(Information provided Opens)

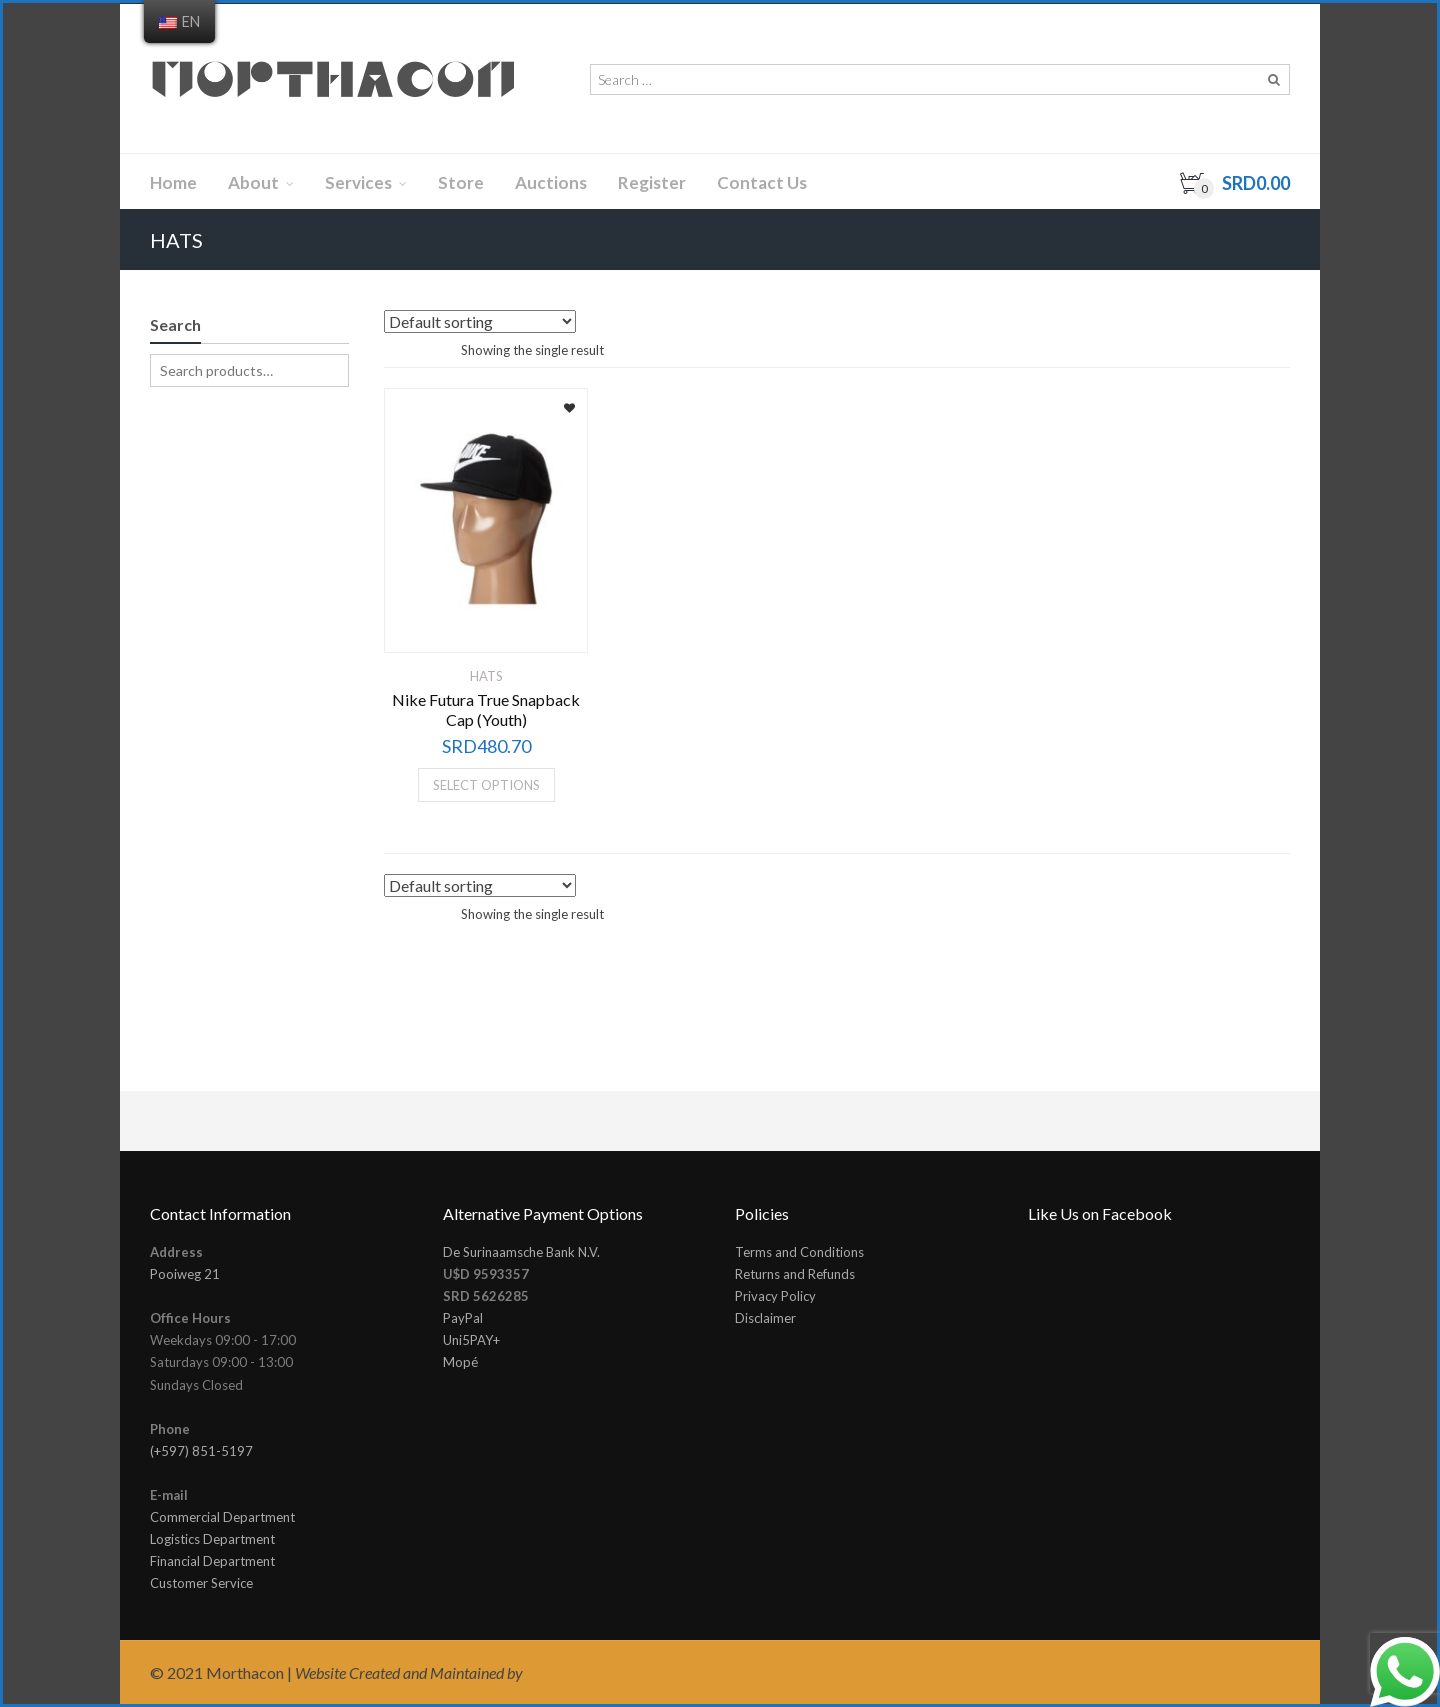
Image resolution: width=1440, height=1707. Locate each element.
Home (173, 182)
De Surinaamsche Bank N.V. (521, 1252)
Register (652, 182)
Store (461, 182)
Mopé (460, 1362)
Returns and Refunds (795, 1274)
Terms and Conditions (799, 1252)
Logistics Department (212, 1539)
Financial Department (212, 1561)
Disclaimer (765, 1318)
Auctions (551, 182)
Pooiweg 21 (185, 1274)
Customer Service (201, 1583)
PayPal (463, 1318)
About (253, 182)
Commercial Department (222, 1517)
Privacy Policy (775, 1296)
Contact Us (762, 182)
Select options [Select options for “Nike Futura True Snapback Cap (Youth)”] (486, 785)
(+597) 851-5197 (201, 1451)
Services (358, 182)
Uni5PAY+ (471, 1340)
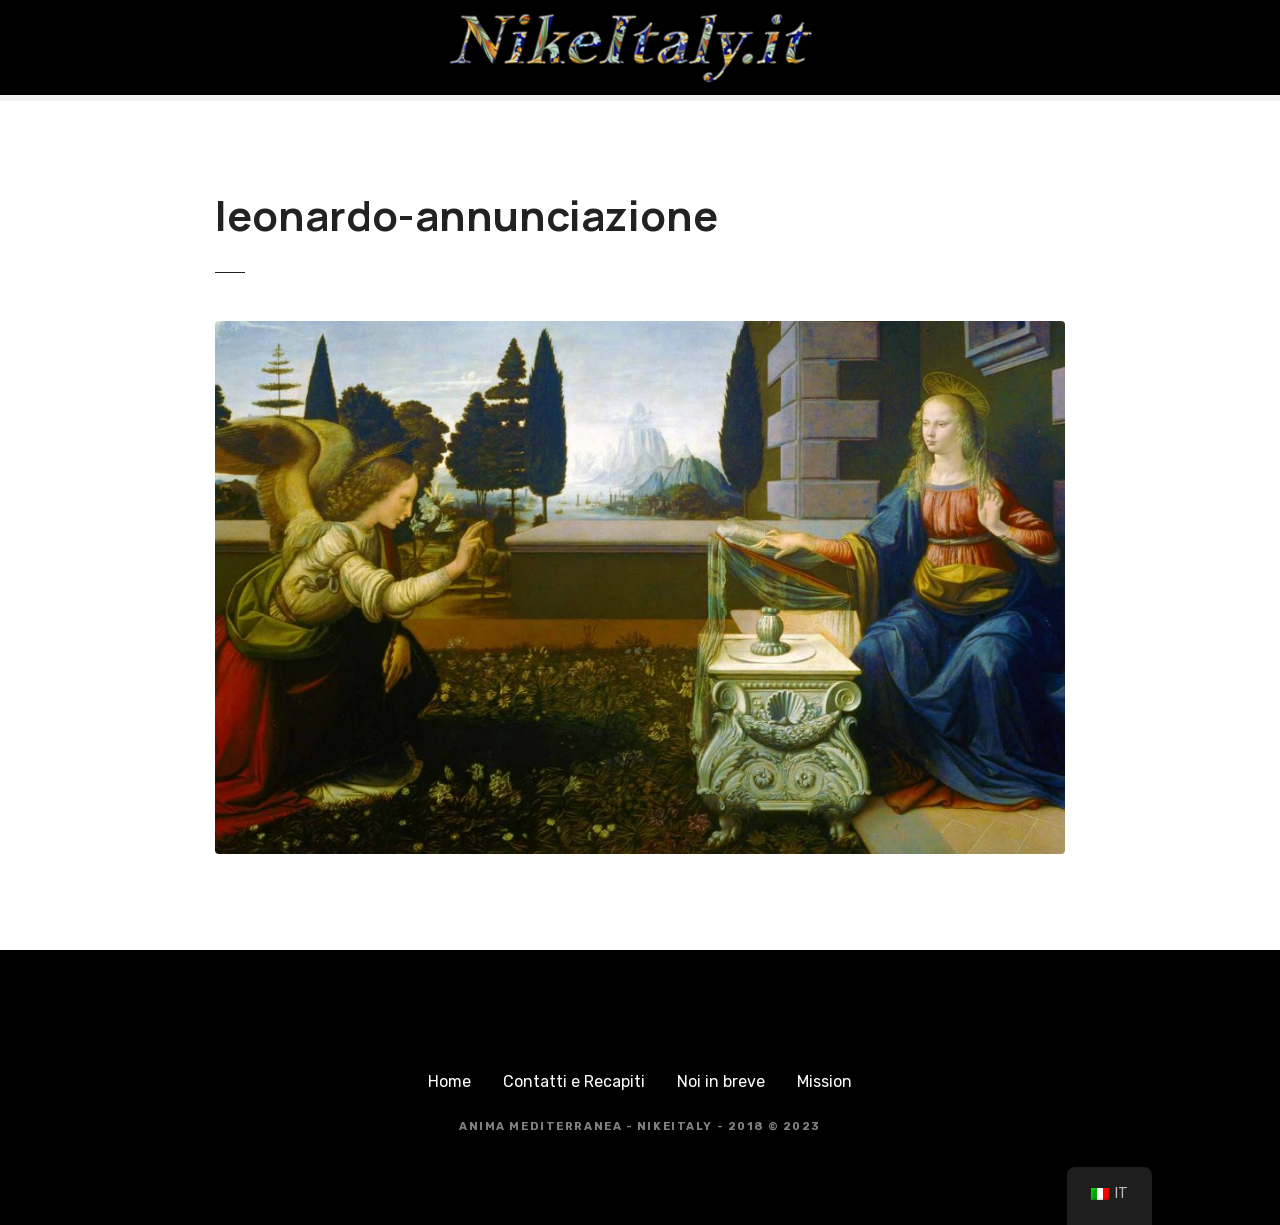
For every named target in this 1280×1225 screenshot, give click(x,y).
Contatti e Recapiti (574, 1081)
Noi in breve (721, 1081)
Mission (824, 1081)
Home (449, 1081)
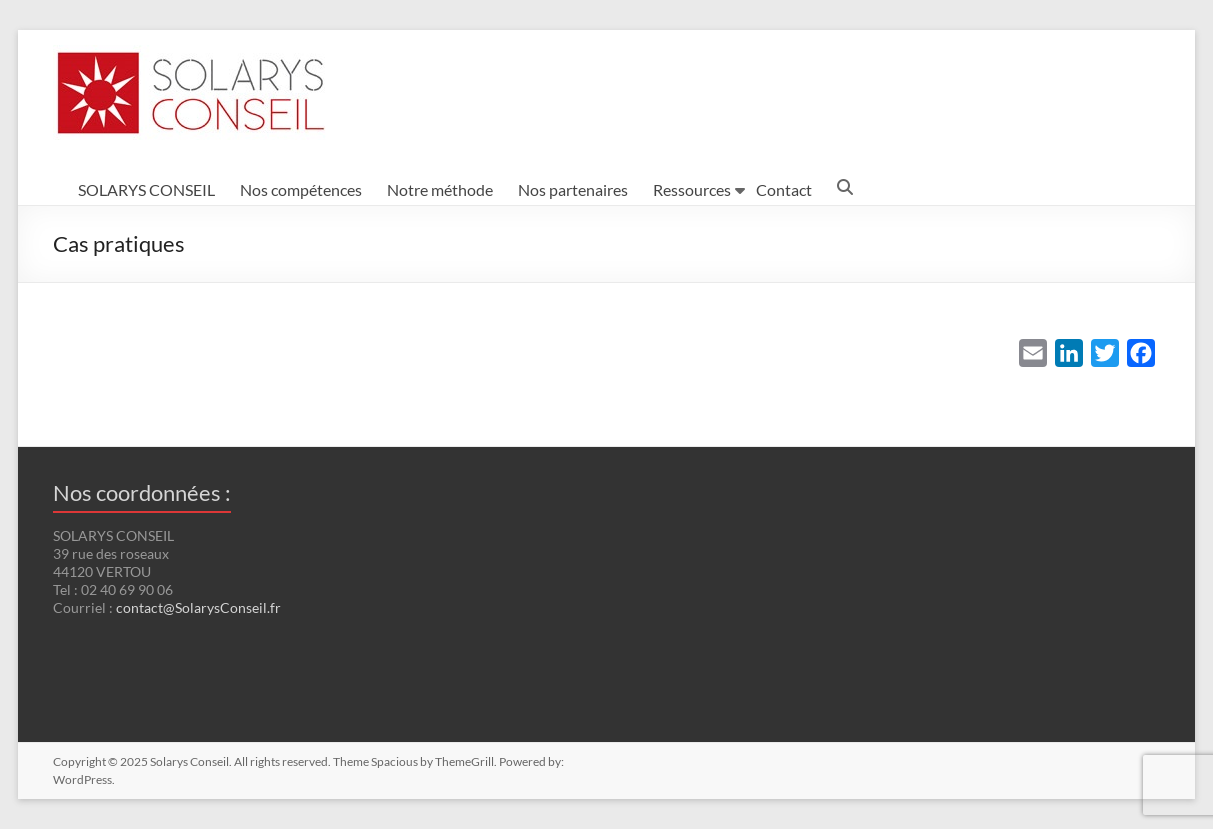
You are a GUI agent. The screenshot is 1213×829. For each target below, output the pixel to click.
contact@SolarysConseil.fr (198, 607)
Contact (784, 189)
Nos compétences (301, 189)
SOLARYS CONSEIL (146, 189)
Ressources (692, 189)
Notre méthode (440, 189)
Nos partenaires (573, 189)
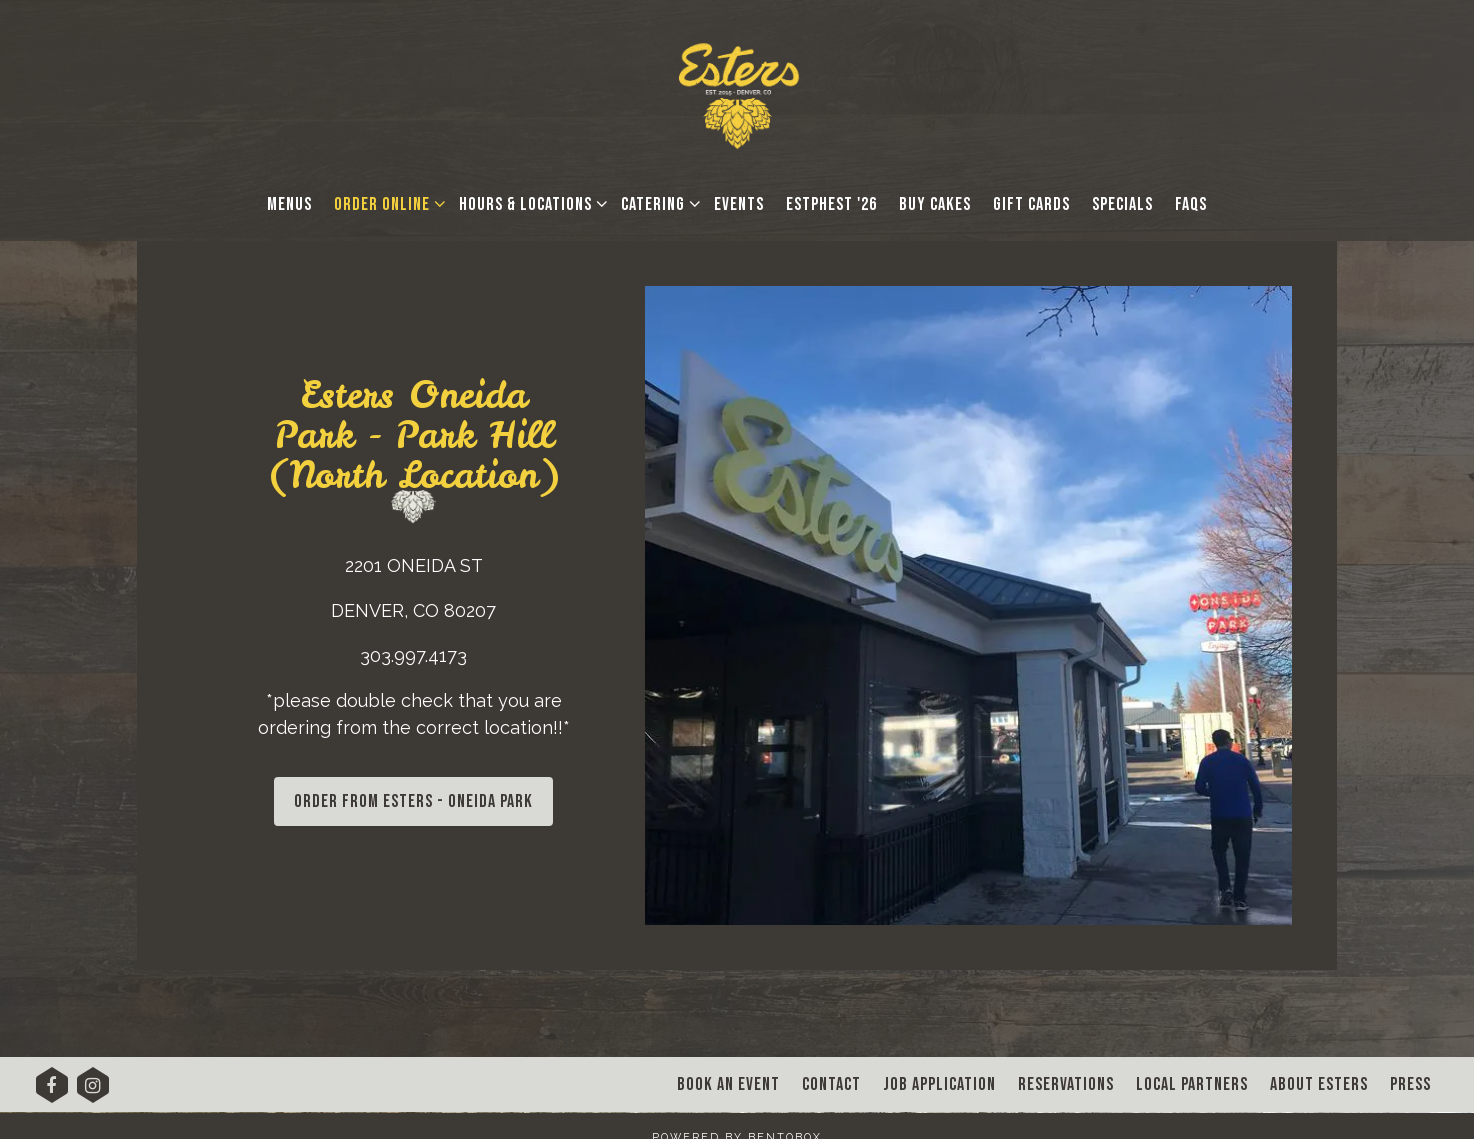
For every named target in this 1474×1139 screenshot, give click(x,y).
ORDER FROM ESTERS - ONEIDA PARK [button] (413, 801)
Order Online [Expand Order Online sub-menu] (386, 202)
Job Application (939, 1084)
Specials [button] (1122, 204)
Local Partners (1192, 1084)
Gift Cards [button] (1031, 204)
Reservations (1066, 1084)
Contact (831, 1084)
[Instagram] (93, 1092)
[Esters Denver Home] (737, 93)
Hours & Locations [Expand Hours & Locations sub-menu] (529, 202)
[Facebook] (52, 1092)
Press (1410, 1084)
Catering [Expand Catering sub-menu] (657, 202)
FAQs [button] (1191, 204)
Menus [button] (289, 204)
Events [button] (739, 204)
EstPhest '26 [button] (831, 204)
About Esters (1319, 1084)
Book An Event (728, 1084)
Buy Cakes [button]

(Information provided Closes)

What you give back must match the material word for word, with no images included.

- Written response:
Image resolution: width=1440, height=1707. Locate each element.
Home (173, 182)
De Surinaamsche Bank N.V. (521, 1252)
Register (652, 182)
Store (461, 182)
Mopé (460, 1362)
Returns and Refunds (795, 1274)
Terms and Conditions (799, 1252)
Logistics Department (212, 1539)
Financial Department (212, 1561)
Disclaimer (765, 1318)
Auctions (551, 182)
Pooiweg 21 (185, 1274)
Customer Service (201, 1583)
PayPal (463, 1318)
About (253, 182)
Commercial Department (222, 1517)
Privacy Policy (775, 1296)
Contact Us (762, 182)
Select options [Select options for “Nike Futura True Snapback Cap (Youth)”] (486, 785)
(+597) 851-5197 (201, 1451)
Services (358, 182)
Uni5PAY+ (471, 1340)
For every named target in this 1280×1225 screenshot, give click(x,y).
Contatti e Recapiti (574, 1081)
Noi in breve (721, 1081)
Mission (824, 1081)
Home (449, 1081)
You are a GUI agent. The screenshot is 1213×829. For each target below, output the pixel to click.
contact@SolarysConseil.fr (198, 607)
Contact (784, 189)
Nos compétences (301, 189)
SOLARYS CONSEIL (146, 189)
Ressources (692, 189)
Notre méthode (440, 189)
Nos partenaires (573, 189)
For every named target in this 1474×1139 screenshot, give click(x,y).
ORDER FROM ESTERS - ONEIDA PARK [button] (413, 801)
Order Online [Expand Order Online sub-menu] (386, 202)
Job Application (939, 1084)
Specials [button] (1122, 204)
Local Partners (1192, 1084)
Gift Cards [button] (1031, 204)
Reservations (1066, 1084)
Contact (831, 1084)
[Instagram] (93, 1092)
[Esters Denver Home] (737, 93)
Hours & Locations [Expand Hours & Locations sub-menu] (529, 202)
[Facebook] (52, 1092)
Press (1410, 1084)
Catering [Expand Catering sub-menu] (657, 202)
FAQs [button] (1191, 204)
Menus [button] (289, 204)
Events [button] (739, 204)
EstPhest '26 [button] (831, 204)
About Esters (1319, 1084)
Book An Event (728, 1084)
Buy Cakes [button]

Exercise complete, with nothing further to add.